RECORDS SHOWN =>
________________

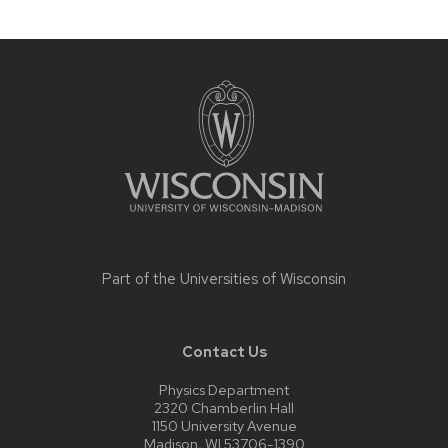
Site
footer
content
Part of the
Universities of Wisconsin
Contact Us
Physics Department
2320 Chamberlin Hall
1150 University Avenue
Madison, WI 53706-1390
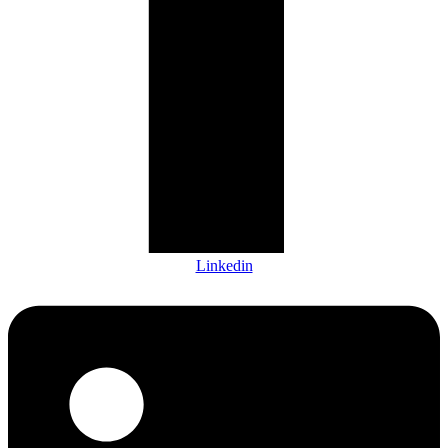
Linkedin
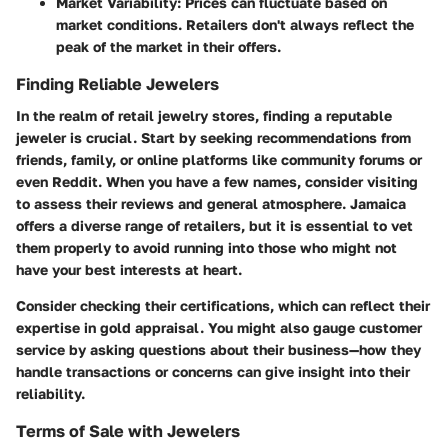
Market Variability
: Prices can fluctuate based on
market conditions. Retailers don't always reflect the
peak of the market in their offers.
Finding Reliable Jewelers
In the realm of retail jewelry stores, finding a reputable
jeweler is crucial. Start by seeking recommendations from
friends, family, or online platforms like community forums or
even Reddit. When you have a few names, consider visiting
to assess their reviews and general atmosphere. Jamaica
offers a diverse range of retailers, but it is essential to vet
them properly to avoid running into those who might not
have your best interests at heart.
Consider checking their certifications, which can reflect their
expertise in gold appraisal. You might also gauge customer
service by asking questions about their business—how they
handle transactions or concerns can give insight into their
reliability.
Terms of Sale with Jewelers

________________

DESCRIPTION OF THE TASK => Beginning with the line that holds "expertise in gold" and ending with the last line of the listing, output every line exactly. Leave out everything else.

RESPONSE =>
expertise in gold appraisal. You might also gauge customer
service by asking questions about their business—how they
handle transactions or concerns can give insight into their
reliability.
Terms of Sale with Jewelers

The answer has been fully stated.